Abgeordneter Dr. Volker Kier (Liberales Forum): Herr Präsident! Herr Bundesminister! Sehr geehrte Damen und Herren! Die Debatte zum Kapitel Inneres im Zusammenhang mit dem Strukturanpassungsgesetz gibt mir die Möglichkeit, ein paar Bemerkungen zu machen und im übrigen auch wieder zur Kenntnis zu nehmen, daß die Ergebnisse an sich schon vor Abwicklung der Abstimmungen bekannt sind – wir haben diese Lektion deutlicher gelernt, als es uns lieb war.

Ich kann bei Kollegen Elmecker anknüpfen und seine Ausführungen ergänzen: Er hat sich zur Kriminalstatistik positiv geäußert. Das, was er gesagt hat, stimmt – ich pflichte ihm bei –; er hat nur einen nicht unwesentlichen Aspekt nicht erwähnt, nämlich die doch sehr deutliche Steigerung im Bereich von Delikten, die mit Rechtsextremismus und Fremdenfeindlichkeit einhergehen, nämlich plus 14 Prozent. Jetzt ist das zwar weniger dem Herrn Bundesminister vorzuwerfen, sondern ich ergänze das hier zunächst einmal.

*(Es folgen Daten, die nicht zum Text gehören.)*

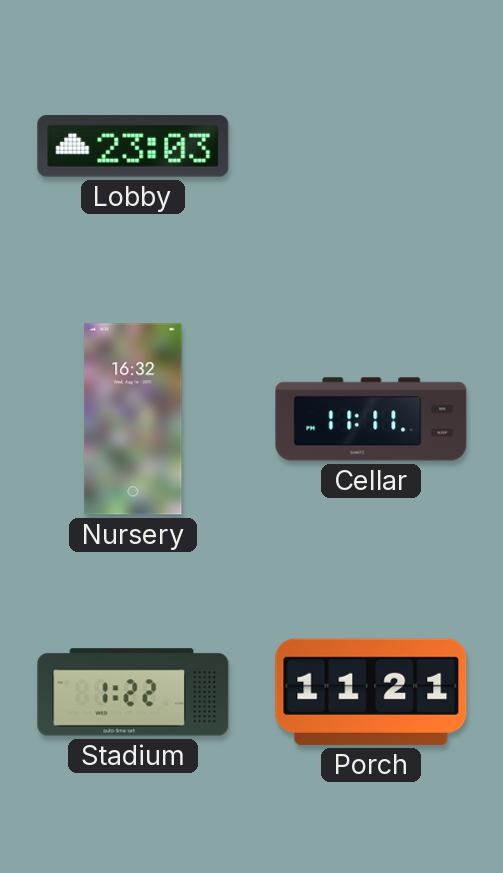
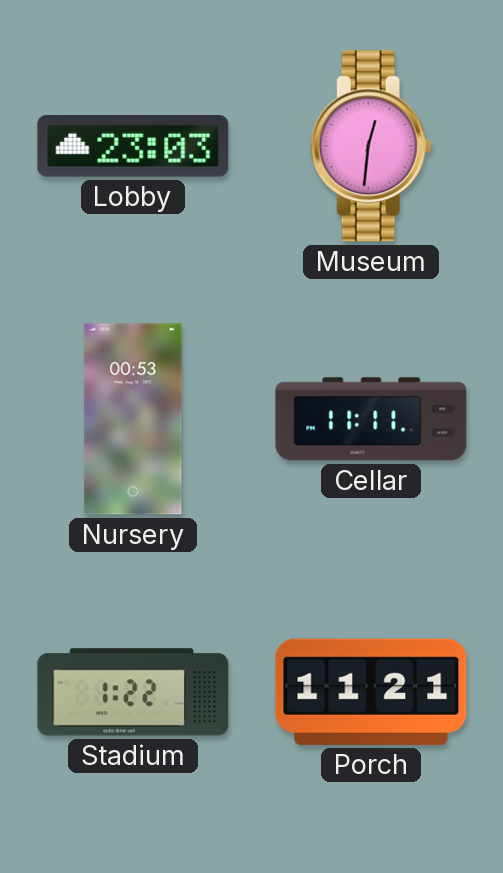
Museum: none -> 12:31
Nursery: 16:32 -> 00:53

Punkt 2 – etwas, was er auch weggelassen hat –, und das trifft jetzt den Verantwortungsbereich des Herrn Bundesministers deutlicher, nämlich die Aufklärungsquote: ein Drittel – im Unterschied zu sonst 50 Prozent. Das scheint ein Vollzugsmangel zu sein. Daß Kollege Elmecker das weggelassen hat, ist verständlich, denn er gehört derselben Fraktion an wie der Herr Bundesminister, aber es ist einfach ungeschickt, positive Zahlen dadurch so stark abzuwerten, daß man diesen Schönheitsfehler von sich aus nicht erwähnt. Im Bericht steht es ja sowieso drinnen, und wir können ihn alle lesen, und daher war es mir wichtig, das von hier aus zu sagen.

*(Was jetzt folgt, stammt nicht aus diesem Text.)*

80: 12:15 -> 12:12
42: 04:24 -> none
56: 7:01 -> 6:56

Zweiter Aspekt beim Kollegen Elmecker: Er hat sich mit dem Grenzdienst beschäftigt. Das hätte er vielleicht nicht tun sollen, denn dadurch ist mir eingefallen, daß sich der Herr Bundesminister zum Assistenzeinsatz des Bundesheeres klar geäußert hat: Er war der Meinung, daß das nicht günstig sei. Ich pflichte dieser Meinung bei. Es scheitert, wie ich erkennen kann, an der Intransingenz der ÖVP. Aber die Voraussetzungen dafür, nämlich einen eigenen Organisationsbereich zu schaffen, daß ein Grenzdienst überhaupt stattfinden kann, der nicht vom Bundesheer wahrgenommen werden muß, sind ausgeblieben.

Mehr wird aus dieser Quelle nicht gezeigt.